Il ne reste que 3 matches et le destin n’a pas encore fait son choix. Dans une bataille à trois, la 35e journée de Liga a maintenu le statut quo entre l’Atlético, le Barça et le Real Madrid. Le suspense est à comble et rien n’est encore écrit. Seuls les Colchoneros ont leur avenir entre leurs pieds mais rien n’est encore joué, loin de là.

Après une première partie frôlant la perfection, l’Atlético semblait avoir écrasé la concurrence. Mais entre le cluster COVID, les blessures et les difficultés sportives, les Colchoneros ont vu le Real Madrid et le Barça revenir en trombe, sans jamais doubler l’équipe du Cholo Simeone. La 35e journée aurait pu rebattre les cartes mais les Blaugranas et les Rojiblancos se sont neutralisés (0-0) tandis que les Vikingos ont arraché le nul à domicile contre Séville dans les dernières secondes.

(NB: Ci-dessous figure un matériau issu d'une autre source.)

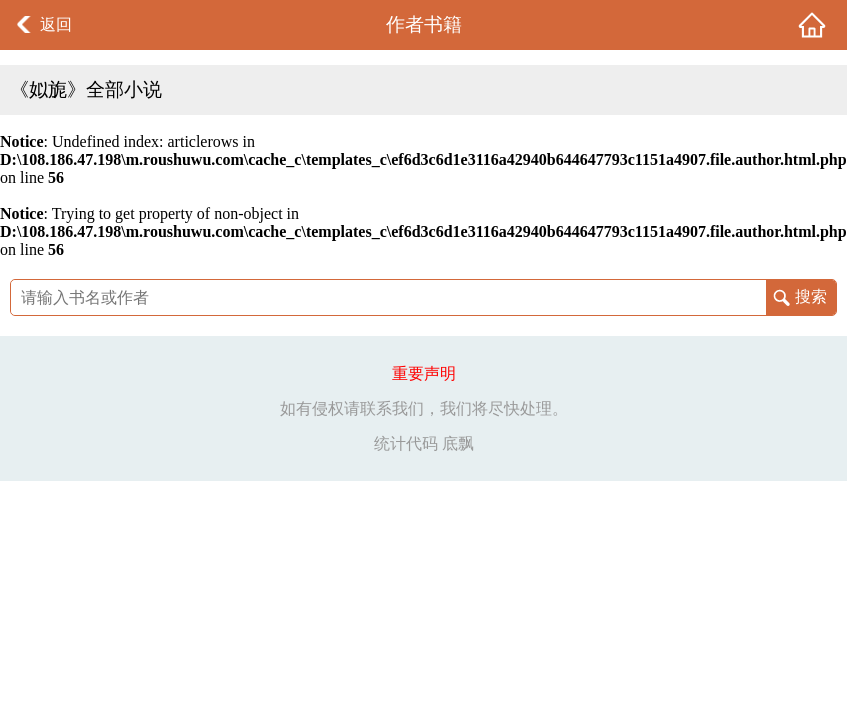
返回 (56, 24)
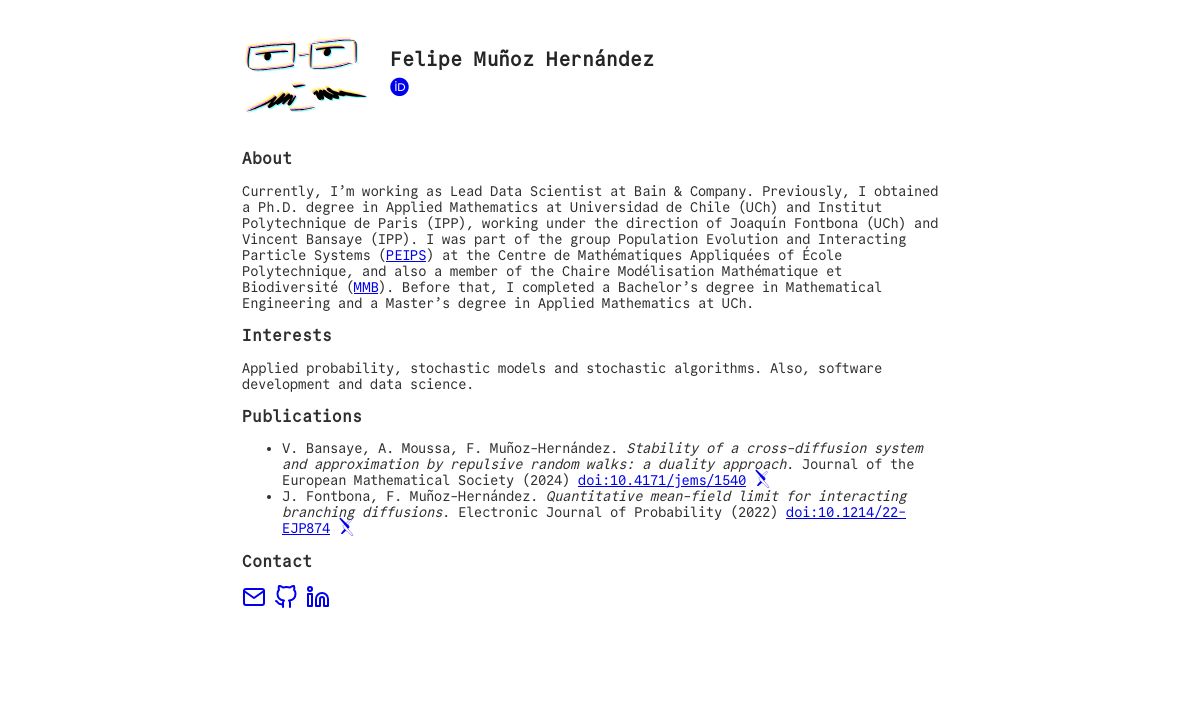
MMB (366, 287)
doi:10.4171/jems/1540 (662, 480)
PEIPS (406, 255)
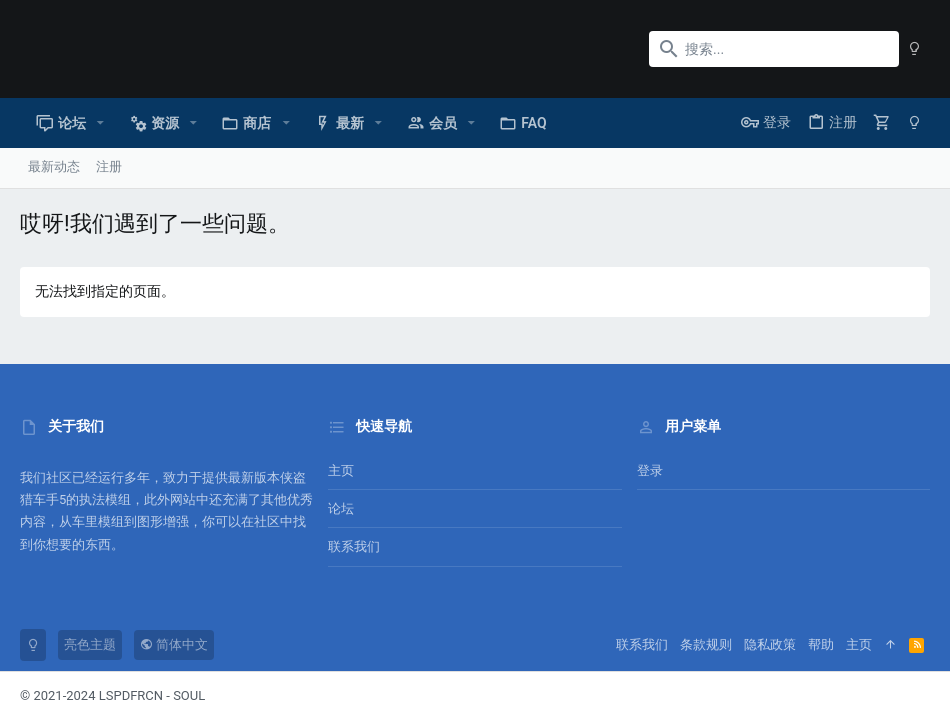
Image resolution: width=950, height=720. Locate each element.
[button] (100, 123)
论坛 (341, 508)
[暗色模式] (914, 49)
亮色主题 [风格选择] (90, 644)
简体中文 (174, 644)
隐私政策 (770, 644)
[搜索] (774, 49)
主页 (341, 470)
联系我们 (354, 546)
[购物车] (882, 122)
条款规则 (706, 644)
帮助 (821, 644)
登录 (650, 470)
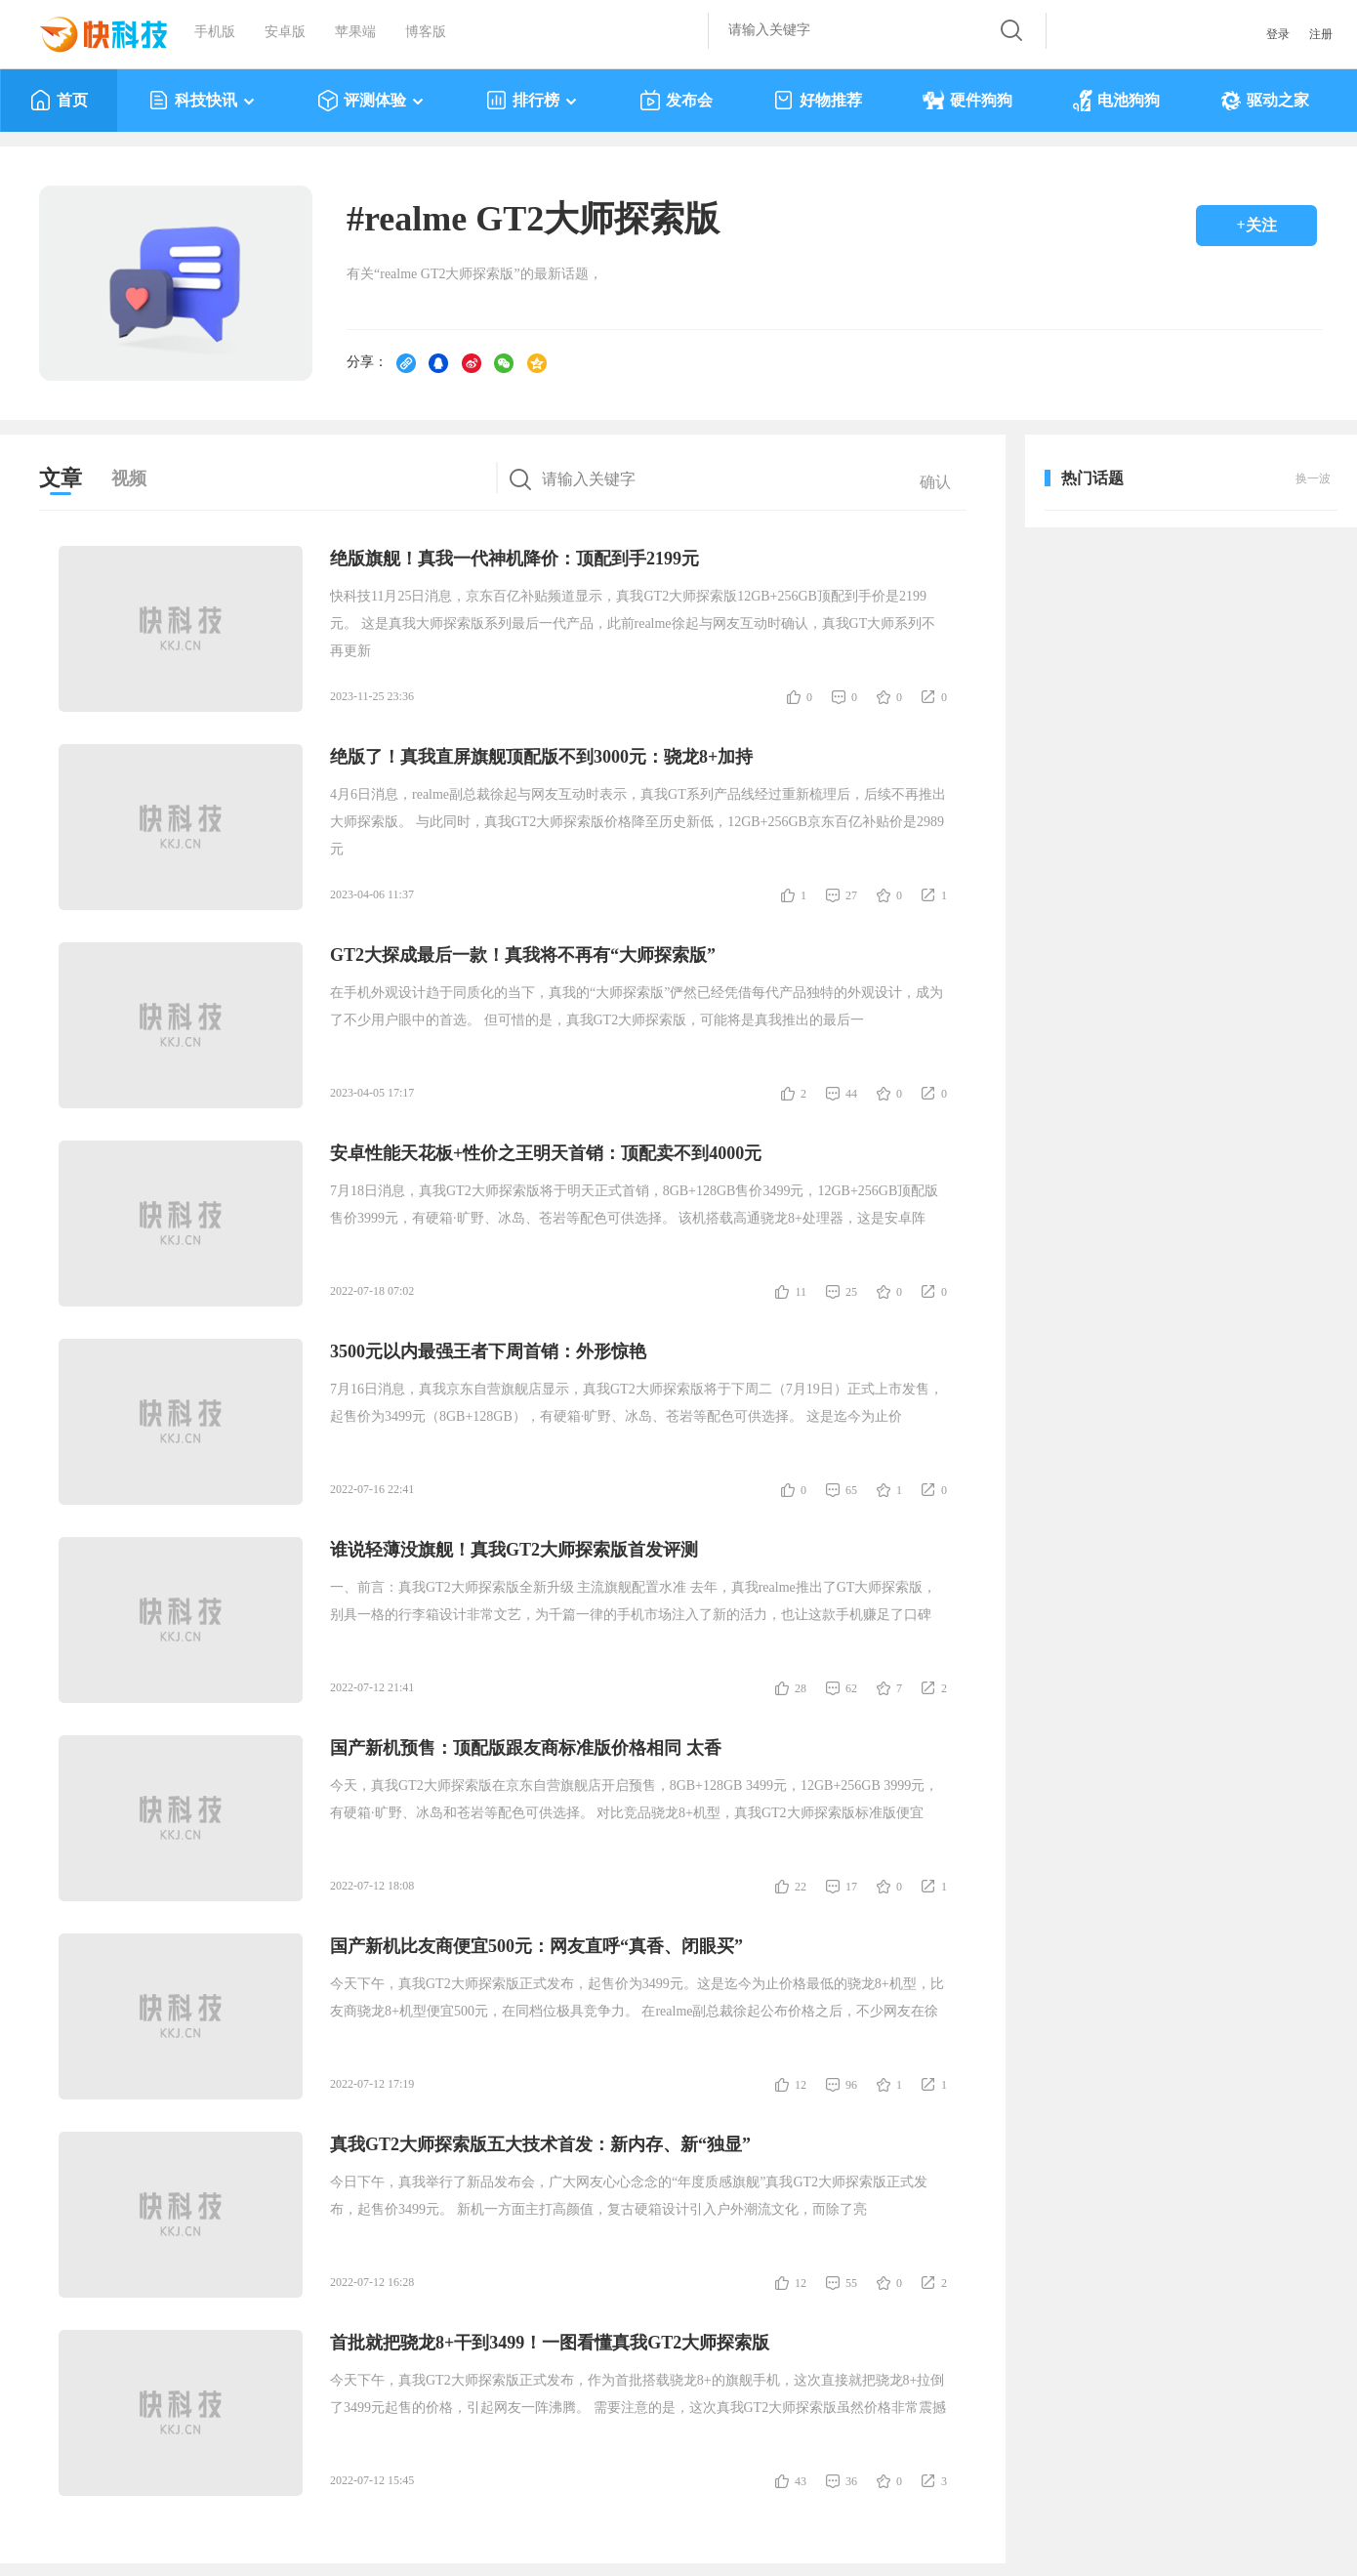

Atlético : un titre qui se fait attendre 

Face à un Barça en crise et un Real Madrid très déplumé, l’Atlético avait des airs de favori. La phase aller a été virevoltante avec un changement de mentalité dans le jeu, un Luis Suárez déjà décisif et un collectif qui avait pris de l’épaisseur. Finie (ou presque) la caricature de l’autobus, cliché qui colle toujours à la peau du Cholo : cet opus 2020-2021 avait de l’ambition et donnait envie de le suivre, dans une Liga trop souvent ennuyante. Or depuis janvier, les Indios sont sur la pente descendante. Éliminés piteusement en Ligue des Champions dès les 1/8 de finale, avec un match aller ultra-défensif et un retour où le milieu a pris l’eau de toutes parts, les Rojiblancos ont cependant bien négocié les chocs contre le Real Madrid et le Barça où, malgré le partage des points, ils ont montré une claire supériorité collective.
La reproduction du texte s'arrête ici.